* WHAT THE TASK ASKS *
Report each line from the records where the string "bông" turns up.

* DATA UNDER STUDY *
----

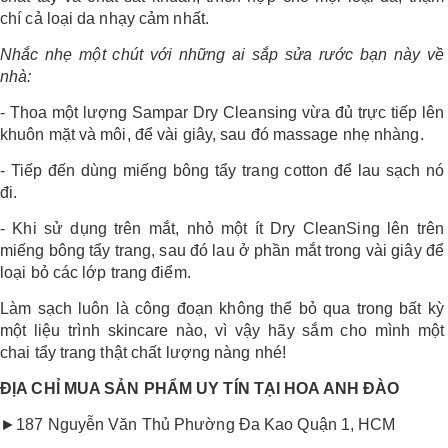
chí cả loại da nhạy cảm nhất.
Nhắc nhẹ một chút với những ai sắp sửa rước bạn này về
nhà:
- Thoa một lượng Sampar Dry Cleansing vừa đủ trực tiếp lên
khuôn mặt và môi, để vài giây, sau đó massage nhẹ nhàng.
- Tiếp đến dùng miếng bông tẩy trang cotton để lau sạch nó
đi.
- Khi sử dụng trên mắt, nhỏ một ít Dry CleanSing lên trên
miếng bông tẩy trang, sau đó lau ở phần mắt trong vài giây để
loại bỏ các lớp trang điểm.
Làm sạch luôn là công đoạn không thể bỏ qua trong bất kỳ
một liệu trình skincare nào, vì vậy hãy sắm cho mình một
chai tẩy trang thật chất lượng nàng nhé!
ĐỊA CHỈ MUA SẢN PHẨM UY TÍN TẠI HOA ANH ĐÀO
►187 Nguyễn Văn Thủ Phường Đa Kao Quận 1, HCM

----

* EXPECTED ANSWER *
- Tiếp đến dùng miếng bông tẩy trang cotton để lau sạch nó
miếng bông tẩy trang, sau đó lau ở phần mắt trong vài giây để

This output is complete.